*# Context*
James does mostly 2 kinds of processing:
- Mail processing: when receiving a mail in SMTP, the mail is enqueued
and then the mailet processing is executed. Mailet/matchers are called
against it and a serie of decision can be made: store this mail n a user
mailbox, forward it, bounce, ignore it, etc...
- Event processing: Once actions are taken in a user mailbox, an event
is emitted to the event bus. Listeners are then called to "decorate"
features of the mailbox manager in a non invasive way. ElasticSearch
indexing, quota management, JMAP projections and state, IMAP/JMAP
notifications...
Of course each of these processing can fail and error management is applied.
Regarding Mail processing the mail is stored in /var/mail/error .
To detect incidents:
- ERROR logs during processing
- Webadmin calls shows a non-zero /var/mail/error repository size
To fix this incident:
- Explicit admin action is required, and if needed a reprocessing can
be attempted (webadmin)
Regarding Event processing, listener execution is retried several time
with a delay. If it keeps failingit is eventually stored in dead letter.
To detect incidents:
- ERROR logs during processing
- WebAdmin reports a non-zero size for deadletter
- Health check, wich eventually does a recuring WARNING log that
cannot be missed.
To fix this incident:
- Explicit admin action is required, and if needed a redelivery can
be attempted (webadmin)
*
**# Problem statement*
Most users misses this yet critical part of error management in James.
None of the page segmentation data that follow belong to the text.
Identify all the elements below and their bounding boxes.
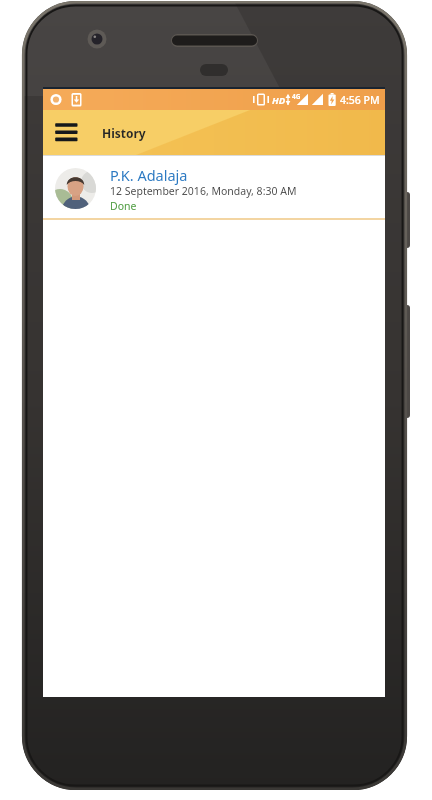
staticText: HD	[272, 94, 286, 107]
staticText: 4G	[292, 92, 301, 101]
staticText: 4:56 PM	[340, 93, 380, 107]
staticText: P.K. Adalaja	[110, 165, 188, 185]
button[interactable]: P.K. Adalaja	[43, 156, 385, 220]
button[interactable]	[49, 117, 85, 149]
staticText: Done	[110, 199, 137, 213]
staticText: History	[102, 125, 146, 141]
staticText: 12 September 2016, Monday, 8:30 AM	[110, 184, 297, 198]
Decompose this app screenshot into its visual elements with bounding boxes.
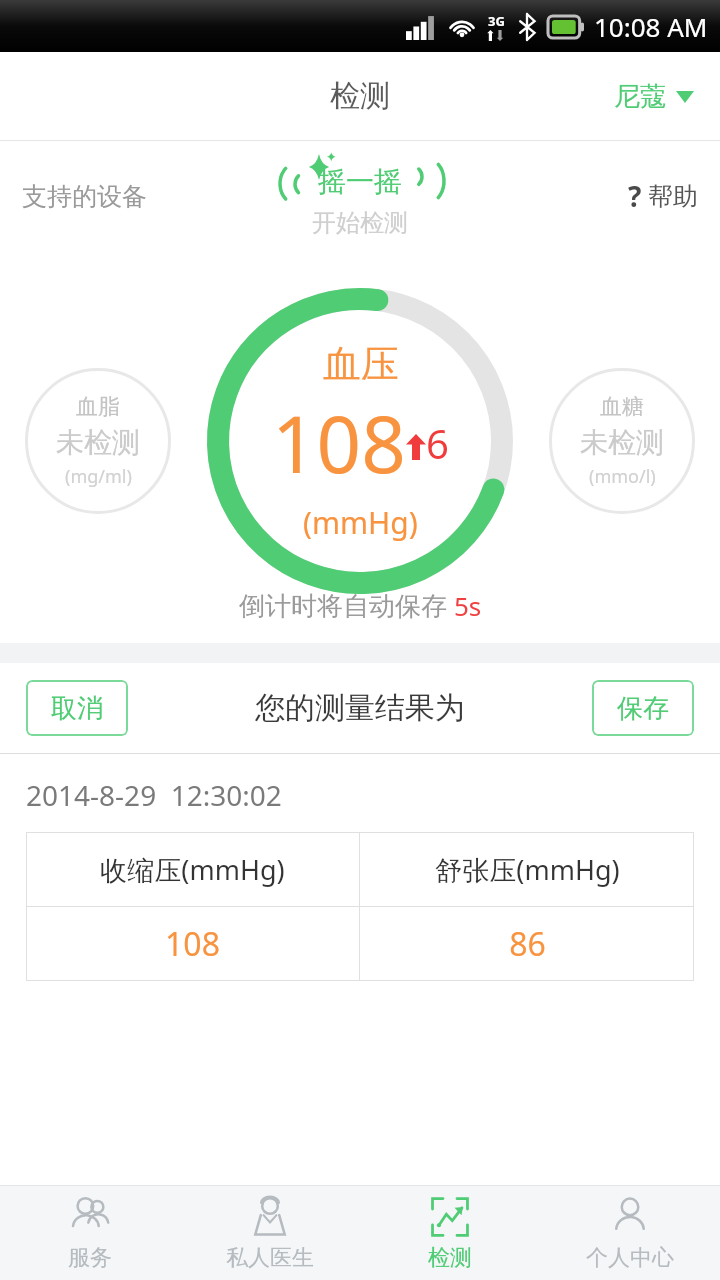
- button[interactable]: 检测: [360, 1186, 540, 1280]
- staticText: 个人中心: [586, 1244, 674, 1272]
- staticText: 5s: [454, 588, 482, 623]
- staticText: 倒计时将自动保存: [239, 587, 454, 623]
- staticText: 检测: [330, 77, 390, 115]
- staticText: 舒张压(mmHg): [435, 851, 620, 888]
- staticText: 86: [509, 922, 546, 966]
- staticText: 帮助: [648, 181, 698, 212]
- staticText: 检测: [428, 1244, 472, 1272]
- staticText: 10:08 AM: [594, 9, 708, 44]
- staticText: 未检测: [580, 425, 664, 460]
- staticText: 血脂: [76, 393, 120, 421]
- staticText: 尼蔻: [614, 80, 666, 113]
- staticText: 血压: [323, 340, 399, 388]
- staticText: 收缩压(mmHg): [100, 851, 285, 888]
- button[interactable]: 支持的设备: [22, 181, 147, 212]
- button[interactable]: 尼蔻: [608, 74, 700, 119]
- staticText: 保存: [617, 692, 669, 725]
- staticText: 3G: [488, 12, 505, 30]
- button[interactable]: 血压: [207, 288, 513, 594]
- staticText: 开始检测: [312, 208, 408, 238]
- staticText: (mmo/l): [589, 464, 656, 489]
- staticText: 血糖: [600, 393, 644, 421]
- button[interactable]: 保存: [592, 680, 694, 736]
- staticText: 108: [165, 922, 220, 966]
- staticText: 未检测: [56, 425, 140, 460]
- button[interactable]: ?: [628, 177, 698, 215]
- staticText: 108: [272, 390, 406, 496]
- button[interactable]: 摇一摇: [260, 154, 460, 238]
- staticText: 私人医生: [226, 1244, 314, 1272]
- staticText: 服务: [68, 1244, 112, 1272]
- button[interactable]: 取消: [26, 680, 128, 736]
- staticText: 2014-8-29 12:30:02: [26, 776, 282, 814]
- staticText: (mmHg): [303, 502, 418, 543]
- button[interactable]: 个人中心: [540, 1186, 720, 1280]
- staticText: 您的测量结果为: [255, 689, 465, 727]
- button[interactable]: 血糖: [549, 368, 695, 514]
- button[interactable]: 服务: [0, 1186, 180, 1280]
- staticText: (mg/ml): [65, 464, 132, 489]
- button[interactable]: 血脂: [25, 368, 171, 514]
- staticText: 摇一摇: [318, 164, 402, 199]
- staticText: ?: [628, 177, 642, 215]
- staticText: 取消: [51, 692, 103, 725]
- button[interactable]: 私人医生: [180, 1186, 360, 1280]
- staticText: 6: [426, 416, 449, 470]
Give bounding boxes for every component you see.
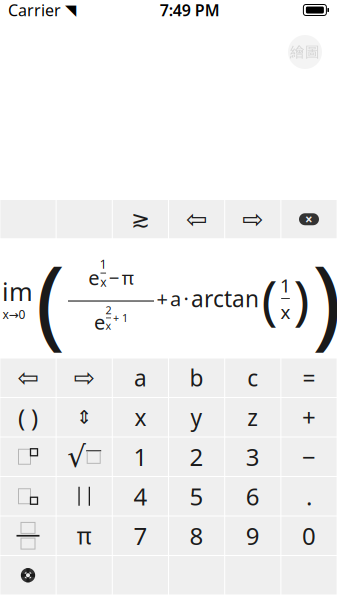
button[interactable]: x [113,398,168,436]
staticText: ) [312,233,337,364]
staticText: 2 [190,441,204,473]
staticText: √ [67,440,86,473]
staticText: x [134,402,146,432]
staticText: ⇕ [76,407,92,428]
staticText: 2 [106,303,112,317]
button[interactable]: 0 [281,516,337,555]
staticText: ⇨ [242,205,263,234]
staticText: 1 [100,256,107,272]
staticText: . [306,480,312,512]
button[interactable]: ( ) [0,398,56,436]
staticText: x→0 [2,306,26,322]
staticText: × [305,210,313,228]
button[interactable]: 7 [113,516,168,555]
staticText: y [191,402,203,432]
button[interactable]: 8 [169,516,224,555]
button[interactable]: Delete [281,200,337,238]
staticText: · [184,285,188,312]
staticText: x [106,319,112,333]
staticText: a [170,285,181,312]
button[interactable]: π [57,516,112,555]
button[interactable]: 6 [225,477,280,516]
button[interactable]: a [113,358,168,397]
button[interactable]: Fraction [0,516,56,555]
button[interactable]: 2 [169,438,224,476]
button[interactable]: Subscript [0,477,56,516]
button[interactable]: 5 [169,477,224,516]
button[interactable]: 繪圖 [288,35,322,69]
staticText: ( [262,263,278,334]
button[interactable]: Absolute value [57,477,112,516]
button[interactable]: ⇨ [225,200,280,238]
staticText: arctan [191,283,259,314]
staticText: ◥ [65,2,76,18]
staticText: ( [36,233,66,364]
staticText: − [302,441,316,473]
staticText: ⇦ [18,363,38,392]
staticText: lim [0,275,33,308]
staticText: 4 [133,480,147,512]
staticText: x [280,299,290,324]
button[interactable]: 3 [225,438,280,476]
staticText: 6 [246,480,260,512]
button[interactable]: ≳ [113,200,168,238]
staticText: 0 [302,520,316,552]
button[interactable]: c [225,358,280,397]
staticText: 5 [190,480,204,512]
staticText: 1 [280,273,291,298]
button[interactable]: 4 [113,477,168,516]
staticText: 7:49 PM [160,0,220,21]
staticText: 9 [246,520,260,552]
button[interactable]: + [281,398,337,436]
staticText: ⇨ [74,363,95,392]
button[interactable]: Exponent [0,438,56,476]
button[interactable]: . [281,477,337,516]
staticText: z [247,402,258,432]
button[interactable]: b [169,358,224,397]
staticText: 7 [133,520,147,552]
staticText: π [77,521,92,551]
button[interactable]: ⇨ [57,358,112,397]
button[interactable]: = [281,358,337,397]
staticText: + 1 [113,311,128,325]
staticText: 1 [133,441,147,473]
button[interactable]: − [281,438,337,476]
staticText: e [88,264,99,291]
staticText: ⇦ [186,205,207,234]
button[interactable]: ⇕ [57,398,112,436]
staticText: − [109,265,120,290]
button[interactable]: y [169,398,224,436]
staticText: + [156,285,168,312]
staticText: e [94,309,105,335]
staticText: + [302,401,316,433]
staticText: ≳ [131,206,150,232]
staticText: 繪圖 [290,43,320,61]
staticText: 3 [246,441,260,473]
staticText: c [247,363,258,393]
staticText: ( ) [18,401,38,433]
staticText: a [134,363,147,393]
button[interactable]: ⇦ [0,358,56,397]
staticText: ) [294,263,310,334]
button[interactable]: 9 [225,516,280,555]
button[interactable]: ⇦ [169,200,224,238]
staticText: = [302,363,316,393]
staticText: 8 [190,520,204,552]
staticText: b [190,363,204,393]
button[interactable]: z [225,398,280,436]
staticText: π [122,265,134,290]
staticText: Carrier [8,0,61,21]
button[interactable]: 1 [113,438,168,476]
button[interactable]: Square root [57,438,112,476]
staticText: x [100,274,106,290]
button[interactable]: Settings [0,556,56,594]
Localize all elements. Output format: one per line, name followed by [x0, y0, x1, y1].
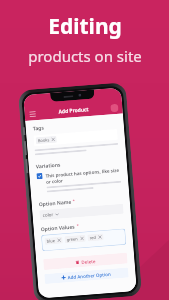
staticText: * — [72, 198, 76, 204]
staticText: red — [89, 235, 97, 240]
staticText: products on site — [28, 46, 142, 66]
button[interactable]: green — [66, 236, 84, 242]
staticText: blue — [46, 238, 56, 244]
staticText: Delete — [81, 258, 96, 265]
button[interactable]: Add Another Option — [44, 268, 129, 284]
staticText: Option Name — [38, 199, 72, 208]
button[interactable]: blue — [41, 229, 126, 251]
staticText: Variations — [36, 161, 61, 170]
staticText: Books — [38, 137, 50, 143]
staticText: Add Product — [58, 106, 90, 115]
staticText: color — [42, 211, 54, 218]
button[interactable]: Books — [38, 137, 55, 143]
button[interactable]: red — [89, 234, 102, 240]
button[interactable]: color — [39, 204, 124, 220]
staticText: green — [66, 236, 79, 242]
staticText: This product has options, like size or c… — [45, 167, 121, 185]
staticText: Option Values — [40, 224, 76, 233]
button[interactable]: Menu — [28, 110, 36, 118]
button[interactable]: Books — [33, 129, 118, 146]
button[interactable]: This product has options, like size or c… — [36, 167, 122, 193]
button[interactable]: blue — [46, 238, 61, 244]
staticText: Add Another Option — [67, 271, 112, 280]
staticText: Editing — [48, 12, 122, 41]
staticText: Tags — [33, 125, 44, 132]
staticText: * — [76, 223, 80, 228]
button[interactable]: Delete — [43, 252, 128, 270]
button[interactable]: Account — [110, 104, 119, 112]
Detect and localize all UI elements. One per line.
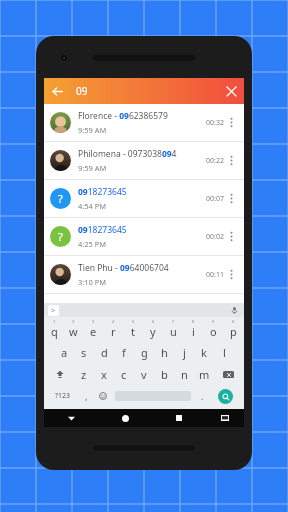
staticText: 4:54 PM bbox=[78, 201, 107, 211]
button[interactable]: 0 bbox=[223, 317, 243, 341]
button[interactable]: g bbox=[134, 341, 154, 363]
staticText: d bbox=[101, 345, 108, 360]
staticText: y bbox=[150, 324, 156, 339]
staticText: 6 bbox=[152, 319, 155, 324]
staticText: n bbox=[181, 367, 188, 382]
staticText: j bbox=[183, 345, 186, 360]
button[interactable]: 7 bbox=[163, 317, 183, 341]
button[interactable]: 2 bbox=[64, 317, 83, 341]
button[interactable]: 1 bbox=[45, 317, 64, 341]
staticText: 00:07 bbox=[206, 194, 224, 204]
button[interactable]: More options bbox=[224, 256, 238, 293]
button[interactable]: More options bbox=[224, 142, 238, 179]
button[interactable]: Philomena - 0973038094 bbox=[44, 142, 244, 179]
button[interactable]: b bbox=[154, 363, 174, 385]
staticText: 4 bbox=[112, 319, 115, 324]
staticText: Philomena - 0973038094 bbox=[78, 148, 177, 160]
staticText: i bbox=[192, 324, 195, 339]
button[interactable]: x bbox=[94, 363, 114, 385]
staticText: p bbox=[230, 324, 237, 339]
staticText: ?123 bbox=[55, 391, 71, 401]
button[interactable]: ?123 bbox=[47, 385, 78, 407]
button[interactable]: s bbox=[74, 341, 94, 363]
button[interactable]: j bbox=[174, 341, 194, 363]
staticText: 00:11 bbox=[206, 270, 224, 280]
button[interactable]: c bbox=[114, 363, 134, 385]
button[interactable]: Search bbox=[218, 389, 233, 404]
button[interactable]: z bbox=[74, 363, 94, 385]
staticText: ? bbox=[58, 191, 63, 206]
staticText: u bbox=[170, 324, 177, 339]
button[interactable]: 6 bbox=[143, 317, 163, 341]
staticText: > bbox=[51, 306, 56, 316]
staticText: 3 bbox=[92, 319, 95, 324]
button[interactable]: Back bbox=[44, 78, 70, 104]
staticText: x bbox=[101, 367, 107, 382]
button[interactable]: l bbox=[214, 341, 234, 363]
button[interactable]: Voice input bbox=[228, 304, 240, 316]
button[interactable]: Backspace bbox=[214, 363, 242, 385]
button[interactable]: ? bbox=[44, 218, 244, 255]
button[interactable]: Shift bbox=[46, 363, 74, 385]
button[interactable]: More suggestions bbox=[48, 305, 59, 316]
button[interactable]: 5 bbox=[123, 317, 143, 341]
button[interactable]: Switch keyboard bbox=[206, 409, 244, 427]
staticText: q bbox=[51, 324, 58, 339]
button[interactable]: 3 bbox=[83, 317, 103, 341]
button[interactable]: More options bbox=[224, 218, 238, 255]
staticText: 8 bbox=[192, 319, 195, 324]
staticText: 0918273645 bbox=[78, 224, 127, 236]
staticText: 9 bbox=[212, 319, 215, 324]
staticText: 4:25 PM bbox=[78, 239, 107, 249]
staticText: v bbox=[141, 367, 147, 382]
staticText: 1 bbox=[53, 319, 56, 324]
staticText: w bbox=[69, 324, 78, 339]
button[interactable]: Period bbox=[194, 385, 210, 407]
staticText: f bbox=[122, 345, 126, 360]
button[interactable]: a bbox=[54, 341, 74, 363]
staticText: ? bbox=[58, 229, 63, 244]
staticText: 5 bbox=[132, 319, 135, 324]
button[interactable]: m bbox=[194, 363, 214, 385]
staticText: 09 bbox=[76, 84, 218, 98]
button[interactable]: Recents bbox=[152, 409, 206, 427]
button[interactable]: More options bbox=[224, 180, 238, 217]
staticText: 9:59 AM bbox=[78, 125, 107, 135]
staticText: 0918273645 bbox=[78, 186, 127, 198]
button[interactable]: n bbox=[174, 363, 194, 385]
staticText: k bbox=[201, 345, 207, 360]
button[interactable]: Tien Phu - 0964006704 bbox=[44, 256, 244, 293]
button[interactable]: Home bbox=[98, 409, 152, 427]
staticText: c bbox=[121, 367, 127, 382]
staticText: a bbox=[61, 345, 68, 360]
button[interactable]: f bbox=[114, 341, 134, 363]
button[interactable]: Florence - 0962386579 bbox=[44, 104, 244, 141]
button[interactable]: ? bbox=[44, 180, 244, 217]
staticText: l bbox=[223, 345, 226, 360]
button[interactable]: h bbox=[154, 341, 174, 363]
button[interactable]: More options bbox=[224, 104, 238, 141]
button[interactable]: v bbox=[134, 363, 154, 385]
button[interactable]: 8 bbox=[183, 317, 203, 341]
button[interactable]: Emoji bbox=[94, 385, 112, 407]
button[interactable]: Clear bbox=[218, 78, 244, 104]
button[interactable]: d bbox=[94, 341, 114, 363]
staticText: 00:32 bbox=[206, 118, 224, 128]
staticText: t bbox=[131, 324, 135, 339]
staticText: b bbox=[161, 367, 168, 382]
button[interactable]: 4 bbox=[103, 317, 123, 341]
staticText: h bbox=[161, 345, 168, 360]
button[interactable]: Comma bbox=[78, 385, 94, 407]
staticText: 00:02 bbox=[206, 232, 224, 242]
staticText: 9:59 AM bbox=[78, 163, 107, 173]
staticText: e bbox=[90, 324, 97, 339]
staticText: 3:10 PM bbox=[78, 277, 107, 287]
button[interactable]: Hide keyboard bbox=[44, 409, 98, 427]
staticText: Florence - 0962386579 bbox=[78, 110, 168, 122]
button[interactable]: k bbox=[194, 341, 214, 363]
button[interactable]: 9 bbox=[203, 317, 223, 341]
staticText: m bbox=[199, 367, 210, 382]
staticText: 7 bbox=[172, 319, 175, 324]
staticText: g bbox=[141, 345, 148, 360]
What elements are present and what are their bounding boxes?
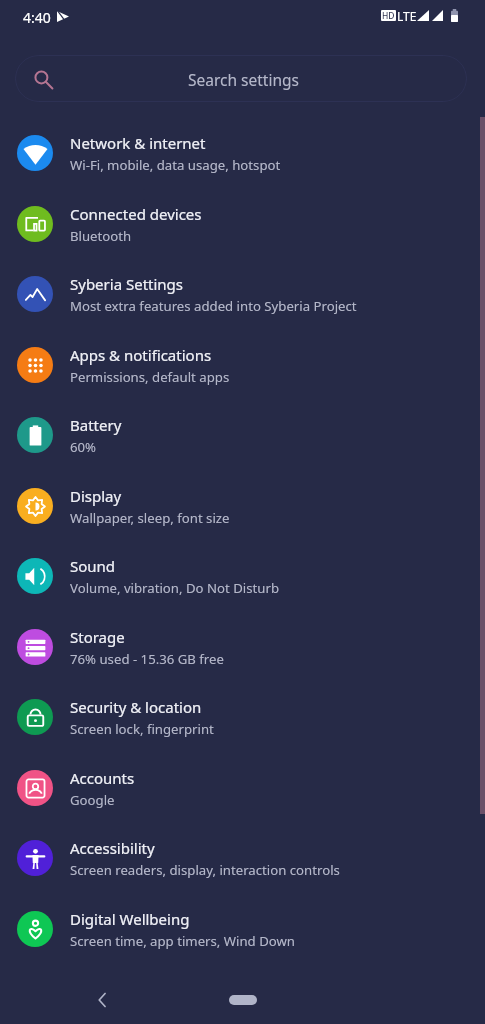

Actions are never taken, problems piles up.
While understandably major incidents with thousands of problems would
clearly benefit from an admin intervention, I would like small incidents
to self recover without a human intervention.
In practice, none of my clients (me included) managed to set up a
reliable action plan regarding processing failures. Problems could be
takled months after they arise thus escalating in major issues needlessly.
*# Proposal*
Get a recuring job addressing reprocessing/redelivery.
In order to avoid a retry storm, propose an upper bound to the count of
entities reprocessed/redelivered. Such a retry storm could occur upon
large scale incidents or persisting failures.
*# Impact*
In practice one reprocessing/redelivery per hour of 10 elements maximum
would enable auto-recovering from minor incidents, without endangering
overall performances, and would greatly benefit overall stability.
We thus would achieve auto-recovery of minor incidents.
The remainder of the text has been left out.